The Maryland Public Service Commission opened an investigation yesterday into hundreds of complaints from Verizon customers, some of whom said the phone company took two weeks or more to restore service after recent outages - delays that officials fear could create a public safety hazard.
PSC officials have logged between 200 and 300 complaints about Verizon repair service so far this year, including reports of difficulties in scheduling repair appointments and no-show repair crews. In its order, the PSC said that "unreasonable" delays meant that some consumers had no way to call 911, contact medical providers or connect security systems to monitoring services during the outages.
"Reliable telephone service is a necessity, not a luxury, and a seven- or ten-day delay (or longer) in restoring lost telephone service can threaten consumers' health and safety," the commission said in its order. "While some consumers have alternatives to Verizon's telephone service, such as wireless phones, many do not."
Verizon spokeswoman Sandra Arnette said yesterday that the company was still reviewing the order. She said the company, which has more than 2 million phone lines in the state, has a strong service record. The New York-based company does not have any other issues pending before the commission, Arnette said.
"Normally, we restore service to our customers as soon as possible," Arnette said. "We handle hundreds of thousands of issues for customers without complaint. There were a small number of them, but that doesn't mean we're not providing top-notch service to our customers."
Gov.

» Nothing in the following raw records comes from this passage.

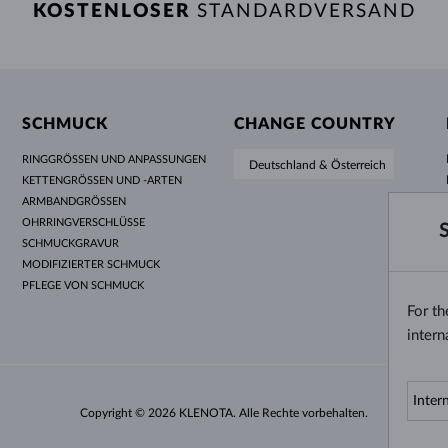
KOSTENLOSER
STANDARDVERSAND
SCHMUCK
CHANGE COUNTRY
RINGGRÖSSEN UND ANPASSUNGEN
Deutschland & Österreich
KETTENGRÖSSEN UND -ARTEN
ARMBANDGRÖSSEN
OHRRINGVERSCHLÜSSE
SCHMUCKGRAVUR
MODIFIZIERTER SCHMUCK
PFLEGE VON SCHMUCK
For t
intern
Copyright © 2026 KLENOTA. Alle Rechte vorbehalten.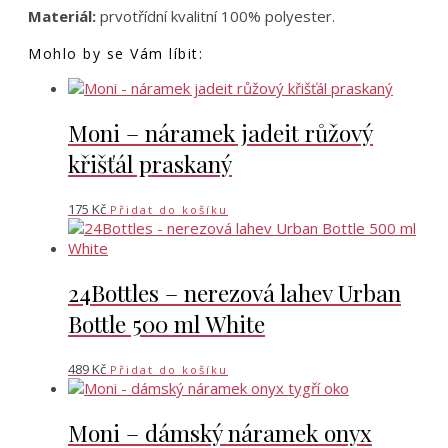
Materiál:
prvotřídní kvalitní 100% polyester.
Mohlo by se Vám líbit:
Moni – náramek jadeit růžový
křišťál praskaný
175
Kč
Přidat do košíku
24Bottles – nerezová lahev Urban
Bottle 500 ml White
489
Kč
Přidat do košíku
Moni – dámský náramek onyx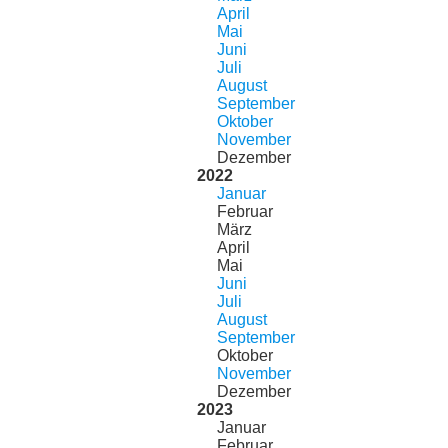
April
Mai
Juni
Juli
August
September
Oktober
November
Dezember
2022
Januar
Februar
März
April
Mai
Juni
Juli
August
September
Oktober
November
Dezember
2023
Januar
Februar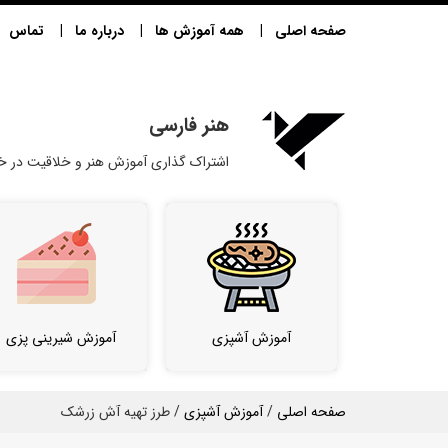
صفحه اصلی
همه آموزش ها
درباره ما
تماس
هنر فارسی
اشتراک گذاری آموزش هنر و خلاقیت در خا
آموزش آشپزی
آموزش شیرینی پزی
صفحه اصلی
/
آموزش آشپزی
/ طرز تهیه آش زرشک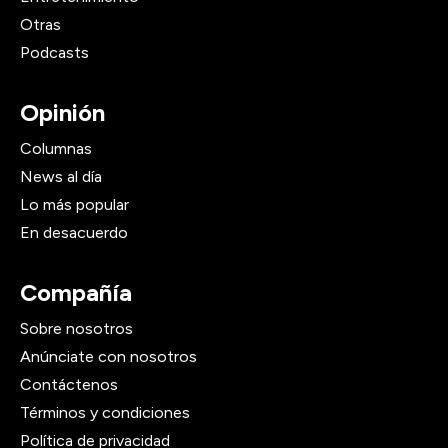
Otras
Podcasts
Opinión
Columnas
News al día
Lo más popular
En desacuerdo
Compañía
Sobre nosotros
Anúnciate con nosotros
Contáctenos
Términos y condiciones
Política de privacidad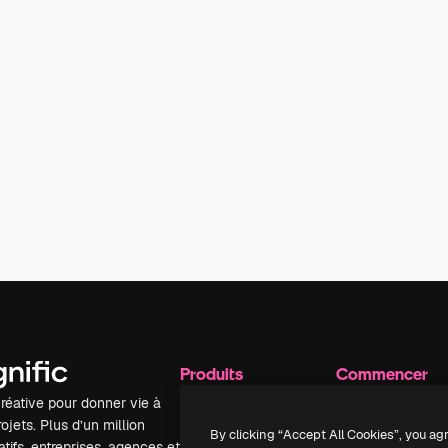
Produits
Commencer
réative pour donner vie à
Spaces
Academy
ojets. Plus d’un million
Assistant IA
Documentation
By clicking “Accept All Cookies”, you ag
tifs, entreprises, agences et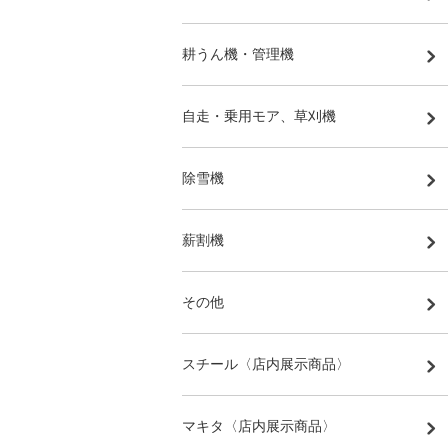
耕うん機・管理機
自走・乗用モア、草刈機
除雪機
薪割機
その他
スチール〈店内展示商品〉
マキタ〈店内展示商品〉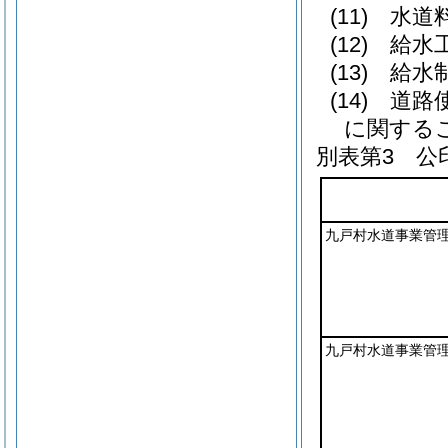
(11) 
(12) 
(13) 
(14) 
に関する
別表第3
公印
九戸村水道事業管
九戸村水道事業管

Martin O'Malley raised concerns during his campaign last fall about weak regulation by the PSC, and since his appointees took over the regulatory body, it has shown a decidedly more activist bent.
The commission has sought to investigate the relationship between BGE and its parent company, Constellation Energy Group, and other potential factors in recent electric rate increases.
Yesterday's order shows that its gaze is also focused on telephone service and the other industries it regulates.
"It came to my attention that we had been getting what seemed to be an excessive number of complaints relating to the length of time it takes for people to get their service restored, in some cases a week or even weeks, which we think is a serious public safety concern," PSC Chairman Steven B. Larsen said in a telephone interview yesterday evening.
Larsen said that the complaint is in its preliminary stages but that the PSC aims to find out whether problems with service are widespread, what procedures Verizon has in place to deal with service problems and whether the company's staffing levels have changed.
O'Malley spokesman Rick Abbruzzese said the governor backs the commission's investigation.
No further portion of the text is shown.